1. John M. Channing received a midshipman’s appointment on 9 Nov. 1813. He was dismissed from the navy by court-martial on 30 Aug. 1819 (Callahan, List of Officers of the Navy, description begins Edward W. Callahan, List of Officers of the Navy of the United States and of the Marine Corps from 1775 to 1900 (New York, 1901). description ends 109).
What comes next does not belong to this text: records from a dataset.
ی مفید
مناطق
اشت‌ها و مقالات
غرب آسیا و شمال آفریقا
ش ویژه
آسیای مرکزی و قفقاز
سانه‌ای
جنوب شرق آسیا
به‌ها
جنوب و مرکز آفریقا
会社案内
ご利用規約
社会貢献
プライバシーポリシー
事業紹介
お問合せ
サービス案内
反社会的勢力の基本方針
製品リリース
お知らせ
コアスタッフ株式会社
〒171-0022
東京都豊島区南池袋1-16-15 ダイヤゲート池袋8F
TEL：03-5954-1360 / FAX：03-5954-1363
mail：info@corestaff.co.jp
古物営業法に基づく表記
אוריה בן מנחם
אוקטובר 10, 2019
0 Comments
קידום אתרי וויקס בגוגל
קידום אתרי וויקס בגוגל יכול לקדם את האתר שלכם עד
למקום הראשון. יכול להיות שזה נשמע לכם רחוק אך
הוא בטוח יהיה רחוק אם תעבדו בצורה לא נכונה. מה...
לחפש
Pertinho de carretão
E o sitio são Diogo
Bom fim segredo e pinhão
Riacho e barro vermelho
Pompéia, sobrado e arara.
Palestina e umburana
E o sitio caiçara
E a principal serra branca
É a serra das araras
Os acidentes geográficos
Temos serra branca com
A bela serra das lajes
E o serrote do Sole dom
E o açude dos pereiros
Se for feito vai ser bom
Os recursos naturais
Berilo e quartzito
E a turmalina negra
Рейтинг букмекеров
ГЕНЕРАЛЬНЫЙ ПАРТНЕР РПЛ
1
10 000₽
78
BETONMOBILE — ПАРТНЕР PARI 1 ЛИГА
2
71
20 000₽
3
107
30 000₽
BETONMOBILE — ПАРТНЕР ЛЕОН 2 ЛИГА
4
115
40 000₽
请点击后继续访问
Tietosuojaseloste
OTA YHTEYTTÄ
2. In his 26 Jan. 1814 letter to Jones (DNA: RG 45, Misc. Letters Received), Channing wrote that he had retired from preaching due to “internal debility.” Though “ever considered as in the ranks of Washington federalists,” he believed that the spirit of the party had been violated by present-day Federalist attempts to “wink out of sight” reports of signal lights displayed from the vicinity of the New London harbor, and wished to aid the war effort (for the signal lights, see David Jones to JM, 31 Jan. 1814, and n. 3). The “superannuated” Brig. Gen. Henry Burbeck seemed disinterested in the war and was among those who discounted the signal light reports, Channing commented; furthermore, the commanders of New London’s two forts were inexperienced, which jeopardized the fleet in the harbor. Jones redirected the letter to JM with the note: “Com. Decatur speaks in very respectful terms of the writer as a patriotic & a worthy man.”
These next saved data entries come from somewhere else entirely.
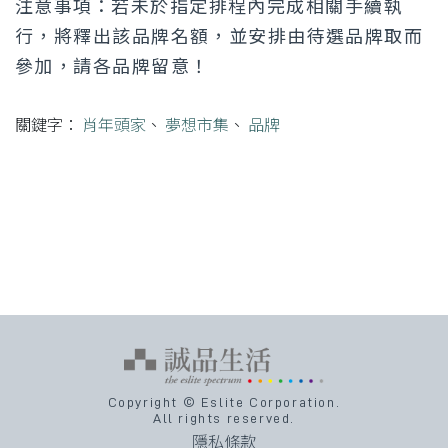
注意事項：
若未於指定排程內完成相關手續執
行，將釋出該品牌名額，並安排由待選品牌取而
參加，請各品牌留意！
關鍵字：
肖年頭家
、
夢想市集
、
品牌
Copyright © Eslite Corporation.
All rights reserved.
隱私條款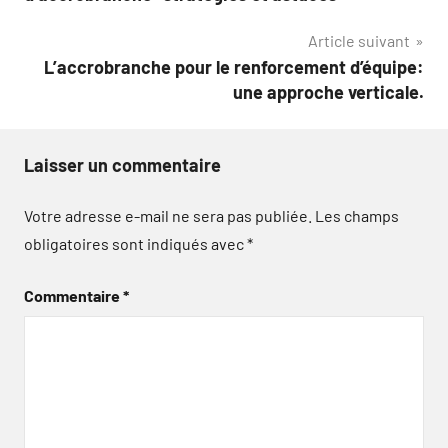
l’article
Article suivant
L’accrobranche pour le renforcement d’équipe:
une approche verticale.
Laisser un commentaire
Votre adresse e-mail ne sera pas publiée.
Les champs
obligatoires sont indiqués avec
*
Commentaire
*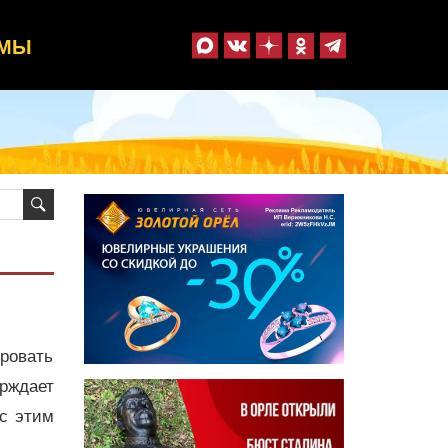
ММЫ
ировать
рждает
с этим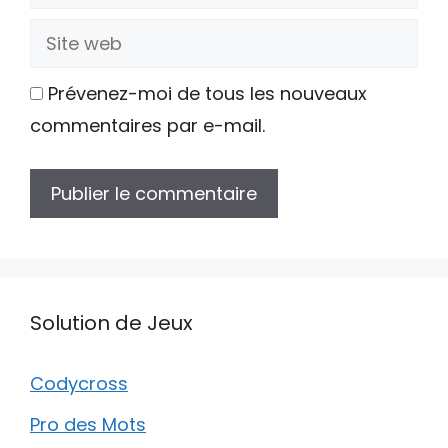
mail
Site
web
Prévenez-moi de tous les nouveaux
commentaires par e-mail.
Solution de Jeux
Codycross
Pro des Mots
3. Henry Channing (ca. 1760–1840), a 1781 graduate of Yale College, became pastor of the New London Congregational Church in 1787. The membership of the congregation increased and several of Channing’s sermons were published, but he was dismissed at his own request in 1806, evidently having anticipated that the development of his Unitarian beliefs, though not expressed in preaching, would render such an outcome inevitable. From 1808 to 1811 he pastored the Congregational Church in Canandaigua, New York. As a member of the Connecticut House of Representatives in 1817 and 1818, he advocated church disestablishment to the chagrin of his former religious colleagues. He spent his last years in New York, where he died of apoplexy (Dexter, Biographical Sketches of the Graduates of Yale College, 4:183–86).